Computer Vision AI and Human Experience Design
In the sprawling landscape of AI development market aka advancing machine learning (psychologically safer terminology), Computer Vision is rising as an unassuming force propelling the ascent of the AI cosmos on this planet, along with other AI branches.
Image 1 : Rise of the AI — Visualisation by Abhishek Chitranshi
Computer Vision AI
Machines can intelligently comprehend various forms of visuals, which are perceivable by the human eye and can provide deeper insights more quickly than what human eyes, through human brains, can achieve. Any form of visual data, whether transformed into digital format through various input methods like different types of cameras (traditional, infrared, webcams), LiDAR, RADAR, various imaging technologies (thermal, satellite, multi and hyper spectral), depth sensors, etc., can be intelligently comprehended by computer vision artificial intelligence (CV-AI).
Computer Vision AI Usage
Throughout human evolution, from a time when there was no technology until today, vision (or eye sight) has remained a guiding star among our five senses, enabling humans to explore and understand the world. How, then, can we confine the boundless possibilities of CV-AI within mere limits?

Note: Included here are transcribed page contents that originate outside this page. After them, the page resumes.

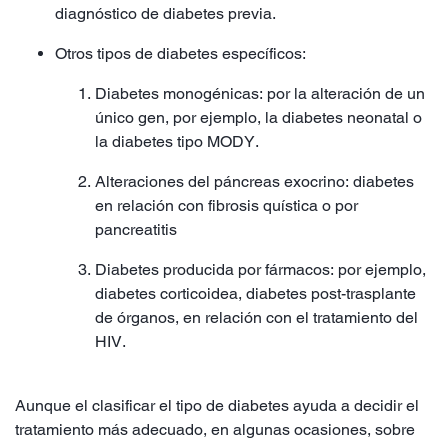
diagnóstico de diabetes previa.
Otros tipos de diabetes específicos:
Diabetes monogénicas: por la alteración de un
único gen, por ejemplo, la diabetes neonatal o
la diabetes tipo MODY.
Alteraciones del páncreas exocrino: diabetes
en relación con fibrosis quística o por
pancreatitis
Diabetes producida por fármacos: por ejemplo,
diabetes corticoidea, diabetes post-trasplante
de órganos, en relación con el tratamiento del
HIV.
Aunque el clasificar el tipo de diabetes ayuda a decidir el
tratamiento más adecuado, en algunas ocasiones, sobre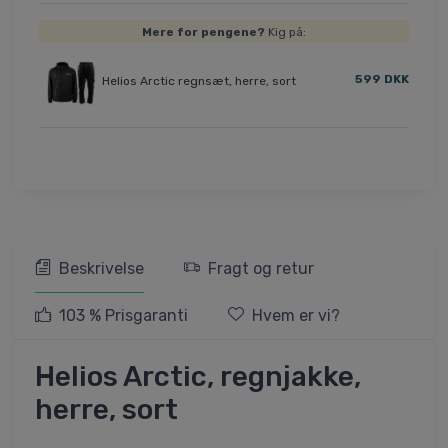
Mere for pengene?
Kig på:
599 DKK
Helios Arctic regnsæt, herre, sort
Beskrivelse
Fragt og retur
103 % Prisgaranti
Hvem er vi?
Helios Arctic, regnjakke,
herre, sort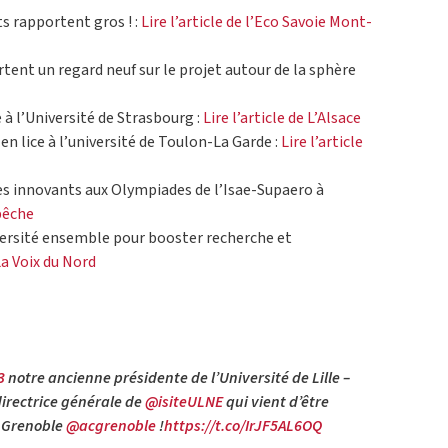
s rapportent gros ! :
Lire l’article de l’Eco Savoie Mont-
tent un regard neuf sur le projet autour de la sphère
à l’Université de Strasbourg :
Lire l’article de L’Alsace
 en lice à l’université de Toulon-La Garde :
Lire l’article
ues innovants aux Olympiades de l’Isae-Supaero à
épêche
iversité ensemble pour booster recherche et
 La Voix du Nord
3
notre ancienne présidente de l’Université de Lille –
directrice générale de
@isiteULNE
qui vient d’être
e Grenoble
@acgrenoble
!
https://t.co/IrJF5AL6OQ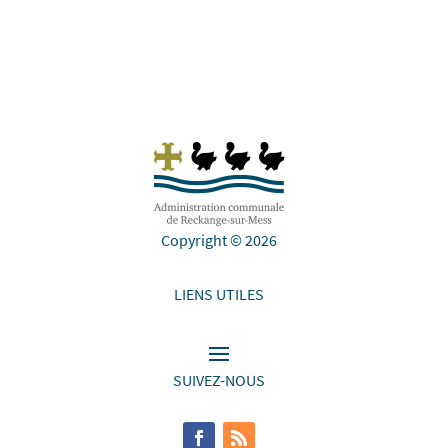
Copyright © 2026
LIENS UTILES
SUIVEZ-NOUS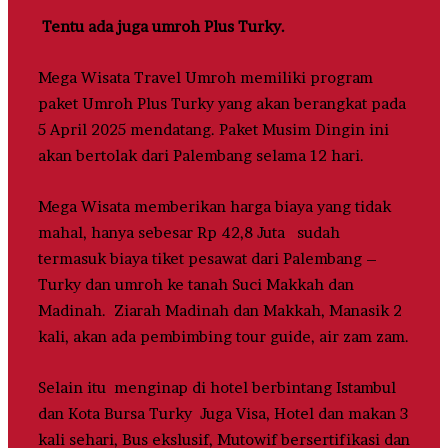
Tentu ada juga umroh Plus Turky.
Mega Wisata Travel Umroh memiliki program
paket Umroh Plus Turky yang akan berangkat pada
5 April 2025 mendatang. Paket Musim Dingin ini
akan bertolak dari Palembang selama 12 hari.
Mega Wisata memberikan harga biaya yang tidak
mahal, hanya sebesar Rp 42,8 Juta sudah
termasuk biaya tiket pesawat dari Palembang –
Turky dan umroh ke tanah Suci Makkah dan
Madinah. Ziarah Madinah dan Makkah, Manasik 2
kali, akan ada pembimbing tour guide, air zam zam.
Selain itu menginap di hotel berbintang Istambul
dan Kota Bursa Turky Juga Visa, Hotel dan makan 3
kali sehari, Bus ekslusif, Mutowif bersertifikasi dan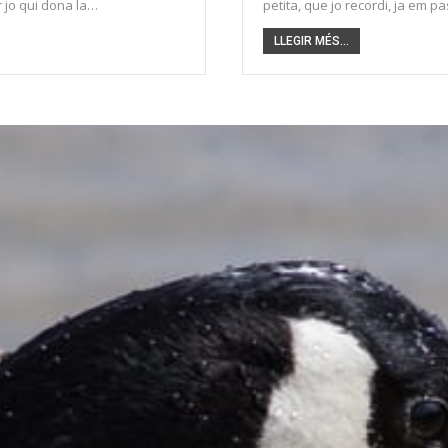
r jo qui dona la…
petita, que jo recordi, ja em 
LLEGIR MÉS...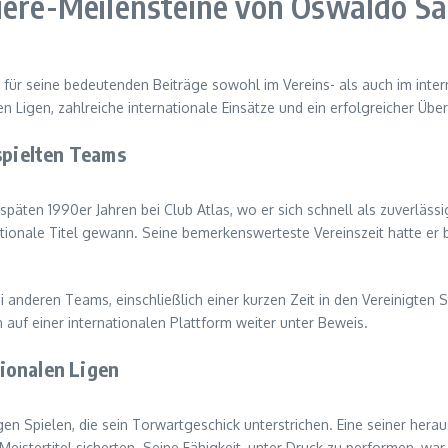
riere-Meilensteine von Oswaldo S
für seine bedeutenden Beiträge sowohl im Vereins- als auch im intern
 Ligen, zahlreiche internationale Einsätze und ein erfolgreicher Übe
spielten Teams
äten 1990er Jahren bei Club Atlas, wo er sich schnell als zuverlässi
onale Titel gewann. Seine bemerkenswerteste Vereinszeit hatte er b
i anderen Teams, einschließlich einer kurzen Zeit in den Vereinigten 
 auf einer internationalen Plattform weiter unter Beweis.
ionalen Ligen
n Spielen, die sein Torwartgeschick unterstrichen. Eine seiner herau
stertitel sicherten. Seine Fähigkeit, unter Druck zu performen, war i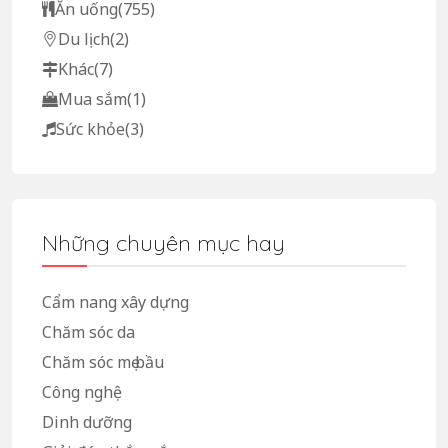
Ăn uống
(755)
Du lịch
(2)
Khác
(7)
Mua sắm
(1)
Sức khỏe
(3)
Những chuyên mục hay
Cẩm nang xây dựng
Chăm sóc da
Chăm sóc mẹ bầu
Công nghệ
Dinh dưỡng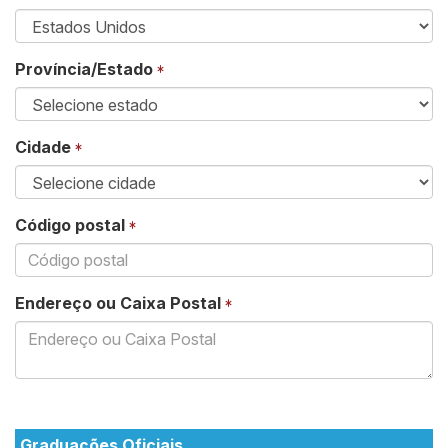
Província/Estado
Cidade
Código postal
Endereço ou Caixa Postal
Graduações Oficiais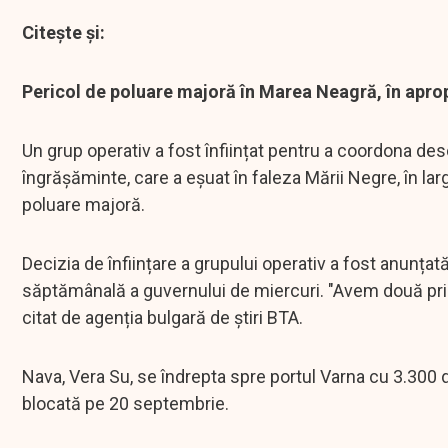
Citește și:
Pericol de poluare majoră în Marea Neagră, în apr
Un grup operativ a fost înființat pentru a coordona d
îngrășăminte, care a eșuat în faleza Mării Negre, în la
poluare majoră.
Decizia de înființare a grupului operativ a fost anunțat
săptămânală a guvernului de miercuri. "Avem două priori
citat de agenția bulgară de știri BTA.
Nava, Vera Su, se îndrepta spre portul Varna cu 3.300
blocată pe 20 septembrie.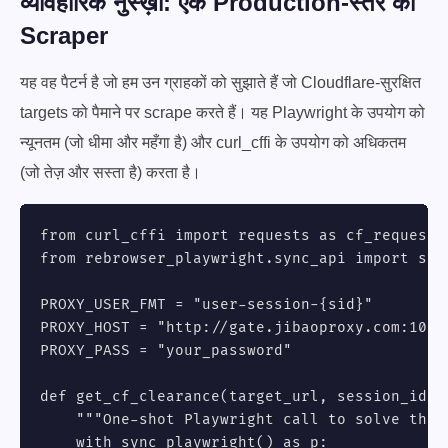
व्यावहारिक नुस्ख़ा: एक Production-स्तर का
Scraper
यह वह पैटर्न है जो हम उन ग्राहकों को सुझाते हैं जो Cloudflare-सुरक्षित
targets को पैमाने पर scrape करते हैं। यह Playwright के उपयोग को
न्यूनतम (जो धीमा और महँगा है) और curl_cffi के उपयोग को अधिकतम
(जो तेज़ और सस्ता है) करता है।
from curl_cffi import requests as cf_requests

from rebrowser_playwright.sync_api import sync
PROXY_USER_FMT = "user-session-{sid}"

PROXY_HOST = "http://gate.jibaoproxy.com:10001
PROXY_PASS = "your_password"

def get_cf_clearance(target_url, session_id):

    """One-shot Playwright call to solve the 
    with sync_playwright() as p:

Until now the CV-AI utilisation spectrum has encompassed security, healthcare, construction, automotive, manufacturing, logistics, agriculture, and continues to expand.
Every industry employing CV-AI has its own set of relevant use cases, varying in complexity and criticality. Among them, Automotive and Healthcare stand out with a high number of challenging typical and edge case scenarios.
Design and AI Companionship
We have been enabling computers (AI) to sense and comprehend better than we do ourselves. Should we also strive to perceive the world as AI senses and comprehends? Would that be truly legible for us and can we completely understand their perspectives, in their language?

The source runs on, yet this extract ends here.